◆ Data ◆
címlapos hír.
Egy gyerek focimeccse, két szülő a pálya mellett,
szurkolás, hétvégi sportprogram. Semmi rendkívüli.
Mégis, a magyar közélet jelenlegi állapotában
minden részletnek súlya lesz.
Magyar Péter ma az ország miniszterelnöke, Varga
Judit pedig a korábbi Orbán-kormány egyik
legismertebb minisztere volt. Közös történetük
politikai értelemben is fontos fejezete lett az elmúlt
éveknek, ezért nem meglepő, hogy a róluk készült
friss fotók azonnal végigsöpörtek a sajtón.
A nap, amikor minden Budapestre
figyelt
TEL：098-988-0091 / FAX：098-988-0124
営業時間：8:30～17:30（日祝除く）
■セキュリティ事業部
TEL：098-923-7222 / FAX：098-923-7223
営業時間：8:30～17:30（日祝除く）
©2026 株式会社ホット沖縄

* * *

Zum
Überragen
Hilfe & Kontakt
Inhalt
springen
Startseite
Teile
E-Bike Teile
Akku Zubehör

◆ Problem statement ◆
Within the data above, find the lines that contain the word "minden" and copy each of them.

◆ Result for this task ◆
minden részletnek súlya lesz.
A nap, amikor minden Budapestre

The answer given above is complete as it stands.